Dans un communiqué conjoint daté du 23 octobre, les ministères de l’Economie et des Mines du Mali indiquent que Barrick n’avait pas honoré les engagements auxquels elle avait souscrit dans l’accord. Les ministères déclarent que les violations comprenaient celles liées à la responsabilité environnementale et sociale des entreprises et aux règles de change.
Ils expliquent qu’il y avait « de sérieux risques pour la poursuite des opérations du groupe au Mali, dont l’une des licences d’exploitation expire début 2026. Une situation qui pousse le gouvernement malien a décidé de tirer toutes les conséquences juridiques découlant des agissements de Barrick Gold.
En fait, Barrick Gold, le deuxième plus grand exploitant d’or au monde, a annoncé le 30 septembre avoir convenu avec le gouvernement de résoudre les différends concernant les mines d’or de Loulo et de Gounkoto. C’était quelques jours après la détention brièvement des autorités de quatre employés maliens travaillant pour la société.

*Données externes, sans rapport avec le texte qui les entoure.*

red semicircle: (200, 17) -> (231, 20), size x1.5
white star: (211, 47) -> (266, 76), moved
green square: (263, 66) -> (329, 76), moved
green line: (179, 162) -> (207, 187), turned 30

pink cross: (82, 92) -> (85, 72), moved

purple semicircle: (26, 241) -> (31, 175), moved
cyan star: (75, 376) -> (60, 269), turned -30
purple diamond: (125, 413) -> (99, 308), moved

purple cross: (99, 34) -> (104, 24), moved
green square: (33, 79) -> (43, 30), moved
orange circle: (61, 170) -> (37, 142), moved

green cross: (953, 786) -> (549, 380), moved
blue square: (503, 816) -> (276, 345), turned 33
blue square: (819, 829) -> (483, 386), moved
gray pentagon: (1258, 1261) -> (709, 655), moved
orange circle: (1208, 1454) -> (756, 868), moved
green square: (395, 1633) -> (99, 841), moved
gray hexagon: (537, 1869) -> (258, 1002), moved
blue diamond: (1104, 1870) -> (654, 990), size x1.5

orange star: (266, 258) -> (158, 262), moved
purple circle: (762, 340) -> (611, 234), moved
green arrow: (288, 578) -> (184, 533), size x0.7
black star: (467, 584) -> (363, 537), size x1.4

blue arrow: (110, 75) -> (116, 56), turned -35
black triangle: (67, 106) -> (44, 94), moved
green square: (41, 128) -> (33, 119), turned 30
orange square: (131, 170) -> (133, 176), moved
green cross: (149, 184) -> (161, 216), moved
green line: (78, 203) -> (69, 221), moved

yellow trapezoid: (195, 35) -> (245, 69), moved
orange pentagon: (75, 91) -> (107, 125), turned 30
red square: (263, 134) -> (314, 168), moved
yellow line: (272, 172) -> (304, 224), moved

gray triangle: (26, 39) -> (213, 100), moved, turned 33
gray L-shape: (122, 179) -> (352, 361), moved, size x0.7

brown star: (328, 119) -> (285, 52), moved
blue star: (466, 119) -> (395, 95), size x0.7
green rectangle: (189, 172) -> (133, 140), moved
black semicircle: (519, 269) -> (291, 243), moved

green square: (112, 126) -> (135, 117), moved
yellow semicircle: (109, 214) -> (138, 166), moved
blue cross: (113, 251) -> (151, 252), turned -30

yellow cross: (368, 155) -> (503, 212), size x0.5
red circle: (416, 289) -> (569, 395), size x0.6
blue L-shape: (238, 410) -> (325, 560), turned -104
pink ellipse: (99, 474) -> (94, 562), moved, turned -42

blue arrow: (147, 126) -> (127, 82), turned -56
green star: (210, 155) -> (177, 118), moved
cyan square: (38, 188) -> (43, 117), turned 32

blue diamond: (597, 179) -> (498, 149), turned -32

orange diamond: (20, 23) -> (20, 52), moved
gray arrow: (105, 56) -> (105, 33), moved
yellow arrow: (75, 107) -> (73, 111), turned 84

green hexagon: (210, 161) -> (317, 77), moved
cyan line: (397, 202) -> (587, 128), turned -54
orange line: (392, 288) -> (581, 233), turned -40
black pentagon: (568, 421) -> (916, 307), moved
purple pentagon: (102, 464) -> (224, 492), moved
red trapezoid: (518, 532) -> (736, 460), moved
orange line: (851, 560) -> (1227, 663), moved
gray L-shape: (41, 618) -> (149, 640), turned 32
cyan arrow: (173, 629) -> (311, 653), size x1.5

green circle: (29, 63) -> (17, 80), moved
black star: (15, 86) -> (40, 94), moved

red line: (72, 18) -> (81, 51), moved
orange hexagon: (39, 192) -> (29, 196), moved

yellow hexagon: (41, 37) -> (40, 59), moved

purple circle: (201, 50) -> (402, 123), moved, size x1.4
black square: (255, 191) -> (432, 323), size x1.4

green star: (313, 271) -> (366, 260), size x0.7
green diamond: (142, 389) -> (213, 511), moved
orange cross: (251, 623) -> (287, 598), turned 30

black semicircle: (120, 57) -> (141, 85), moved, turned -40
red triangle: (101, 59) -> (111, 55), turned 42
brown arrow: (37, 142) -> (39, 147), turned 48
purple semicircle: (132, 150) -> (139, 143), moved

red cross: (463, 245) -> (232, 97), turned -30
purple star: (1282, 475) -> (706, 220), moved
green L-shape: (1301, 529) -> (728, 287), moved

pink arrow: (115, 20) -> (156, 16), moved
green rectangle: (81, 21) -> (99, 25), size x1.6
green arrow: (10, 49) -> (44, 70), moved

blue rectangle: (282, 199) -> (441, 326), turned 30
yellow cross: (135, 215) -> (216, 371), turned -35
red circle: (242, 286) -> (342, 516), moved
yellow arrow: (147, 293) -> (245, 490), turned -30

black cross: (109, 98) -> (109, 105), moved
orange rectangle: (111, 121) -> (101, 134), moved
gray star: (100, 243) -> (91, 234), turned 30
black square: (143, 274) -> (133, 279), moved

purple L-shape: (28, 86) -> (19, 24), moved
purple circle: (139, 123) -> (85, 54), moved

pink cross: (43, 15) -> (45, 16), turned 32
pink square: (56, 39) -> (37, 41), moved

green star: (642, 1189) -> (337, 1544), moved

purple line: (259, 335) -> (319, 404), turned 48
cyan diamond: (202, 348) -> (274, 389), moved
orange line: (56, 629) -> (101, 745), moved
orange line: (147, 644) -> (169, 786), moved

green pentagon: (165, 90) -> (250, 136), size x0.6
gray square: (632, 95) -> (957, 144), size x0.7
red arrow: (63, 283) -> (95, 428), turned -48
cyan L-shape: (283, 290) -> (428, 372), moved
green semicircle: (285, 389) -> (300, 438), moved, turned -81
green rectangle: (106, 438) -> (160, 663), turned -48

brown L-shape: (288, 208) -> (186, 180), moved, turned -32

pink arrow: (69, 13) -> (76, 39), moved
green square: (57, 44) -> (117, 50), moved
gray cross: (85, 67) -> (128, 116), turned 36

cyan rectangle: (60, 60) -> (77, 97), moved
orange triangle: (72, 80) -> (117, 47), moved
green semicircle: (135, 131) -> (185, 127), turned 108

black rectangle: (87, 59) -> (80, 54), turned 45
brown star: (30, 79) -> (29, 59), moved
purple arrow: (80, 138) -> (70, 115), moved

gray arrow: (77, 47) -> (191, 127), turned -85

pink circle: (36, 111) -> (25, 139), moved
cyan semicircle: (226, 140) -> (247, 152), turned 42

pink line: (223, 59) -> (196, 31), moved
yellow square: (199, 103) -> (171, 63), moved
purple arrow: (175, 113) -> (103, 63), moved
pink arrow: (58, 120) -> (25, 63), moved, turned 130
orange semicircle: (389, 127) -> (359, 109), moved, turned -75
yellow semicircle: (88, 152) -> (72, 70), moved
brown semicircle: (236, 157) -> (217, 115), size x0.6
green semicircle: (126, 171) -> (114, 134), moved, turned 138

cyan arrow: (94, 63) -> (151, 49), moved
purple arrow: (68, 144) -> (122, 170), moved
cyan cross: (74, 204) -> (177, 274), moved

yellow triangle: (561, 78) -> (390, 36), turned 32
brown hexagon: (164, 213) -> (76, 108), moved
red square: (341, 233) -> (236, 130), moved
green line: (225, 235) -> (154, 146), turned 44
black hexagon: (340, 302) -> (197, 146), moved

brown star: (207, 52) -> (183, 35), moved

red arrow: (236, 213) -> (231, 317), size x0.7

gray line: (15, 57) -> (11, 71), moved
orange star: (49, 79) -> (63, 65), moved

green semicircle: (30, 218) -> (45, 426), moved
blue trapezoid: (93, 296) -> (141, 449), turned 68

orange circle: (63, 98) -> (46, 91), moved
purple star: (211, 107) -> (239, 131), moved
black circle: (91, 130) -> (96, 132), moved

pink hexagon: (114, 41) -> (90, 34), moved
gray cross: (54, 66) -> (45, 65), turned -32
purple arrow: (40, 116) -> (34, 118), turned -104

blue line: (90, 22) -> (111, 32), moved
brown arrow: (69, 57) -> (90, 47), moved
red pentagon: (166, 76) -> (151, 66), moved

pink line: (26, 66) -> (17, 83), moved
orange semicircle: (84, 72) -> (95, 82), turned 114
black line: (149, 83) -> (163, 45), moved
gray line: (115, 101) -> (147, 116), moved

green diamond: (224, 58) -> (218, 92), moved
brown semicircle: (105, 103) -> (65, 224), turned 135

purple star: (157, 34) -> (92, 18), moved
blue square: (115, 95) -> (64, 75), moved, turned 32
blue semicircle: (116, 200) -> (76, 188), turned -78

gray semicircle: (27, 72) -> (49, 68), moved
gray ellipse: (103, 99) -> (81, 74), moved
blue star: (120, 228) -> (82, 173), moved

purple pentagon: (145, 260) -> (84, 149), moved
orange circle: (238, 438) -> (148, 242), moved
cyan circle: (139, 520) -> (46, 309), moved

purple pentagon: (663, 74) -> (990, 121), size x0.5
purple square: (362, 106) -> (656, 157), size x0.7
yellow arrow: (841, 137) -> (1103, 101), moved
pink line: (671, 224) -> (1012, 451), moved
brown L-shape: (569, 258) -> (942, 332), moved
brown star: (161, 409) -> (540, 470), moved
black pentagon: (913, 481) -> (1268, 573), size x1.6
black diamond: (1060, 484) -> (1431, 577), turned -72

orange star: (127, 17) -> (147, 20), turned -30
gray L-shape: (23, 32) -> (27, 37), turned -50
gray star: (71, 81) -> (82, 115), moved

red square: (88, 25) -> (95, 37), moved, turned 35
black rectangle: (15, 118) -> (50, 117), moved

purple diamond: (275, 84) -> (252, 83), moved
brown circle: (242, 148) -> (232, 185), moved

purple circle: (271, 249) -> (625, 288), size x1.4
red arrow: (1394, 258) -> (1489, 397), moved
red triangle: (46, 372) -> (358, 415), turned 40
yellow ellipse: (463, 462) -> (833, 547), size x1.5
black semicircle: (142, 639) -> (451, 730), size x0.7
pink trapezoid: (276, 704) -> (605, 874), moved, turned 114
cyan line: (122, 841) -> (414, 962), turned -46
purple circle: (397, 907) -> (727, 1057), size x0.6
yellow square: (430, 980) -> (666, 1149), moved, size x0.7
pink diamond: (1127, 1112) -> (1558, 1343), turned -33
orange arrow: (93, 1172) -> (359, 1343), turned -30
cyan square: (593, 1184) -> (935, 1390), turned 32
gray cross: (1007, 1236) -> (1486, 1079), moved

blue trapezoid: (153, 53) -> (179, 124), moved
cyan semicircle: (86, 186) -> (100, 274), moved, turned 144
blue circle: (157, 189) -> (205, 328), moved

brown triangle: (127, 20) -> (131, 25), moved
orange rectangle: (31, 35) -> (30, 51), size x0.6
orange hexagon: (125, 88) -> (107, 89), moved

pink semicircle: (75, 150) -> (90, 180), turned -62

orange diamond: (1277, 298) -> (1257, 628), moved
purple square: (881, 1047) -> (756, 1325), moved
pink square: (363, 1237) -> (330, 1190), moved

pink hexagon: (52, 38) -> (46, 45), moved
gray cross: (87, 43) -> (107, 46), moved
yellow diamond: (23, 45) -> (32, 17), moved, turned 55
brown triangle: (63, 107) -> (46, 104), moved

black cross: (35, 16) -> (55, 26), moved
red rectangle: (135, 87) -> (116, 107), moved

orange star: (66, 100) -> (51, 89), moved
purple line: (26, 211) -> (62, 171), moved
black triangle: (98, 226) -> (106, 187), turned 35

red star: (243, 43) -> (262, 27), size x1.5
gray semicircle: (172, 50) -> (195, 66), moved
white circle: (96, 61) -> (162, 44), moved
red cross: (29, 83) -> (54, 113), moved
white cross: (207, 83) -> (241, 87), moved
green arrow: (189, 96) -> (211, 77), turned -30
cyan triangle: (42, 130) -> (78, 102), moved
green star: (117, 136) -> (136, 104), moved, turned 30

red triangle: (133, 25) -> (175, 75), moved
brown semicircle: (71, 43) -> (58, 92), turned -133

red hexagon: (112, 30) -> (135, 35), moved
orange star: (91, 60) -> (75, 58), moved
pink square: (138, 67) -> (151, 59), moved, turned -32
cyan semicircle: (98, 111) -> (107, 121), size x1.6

En réponse, Barrick a nié avec force toutes ces allégations. La société déclare que depuis le 30 septembre, elle travaille activement avec le gouvernement pour parvenir à un règlement qui inclurait une augmentation de la part de l’État dans les bénéfices économiques du complexe de Loulo-Gounkoto.
« Barrick n’accepte aucune allégation d’acte répréhensible, elle a choisi d’agir de bonne foi en tant que partenaire de longue date du Mali. La société avait versé au gouvernement 85 millions de dollars début octobre dans le cadre des négociations en cours », a écrit l’entreprise canadienne dans un communiqué.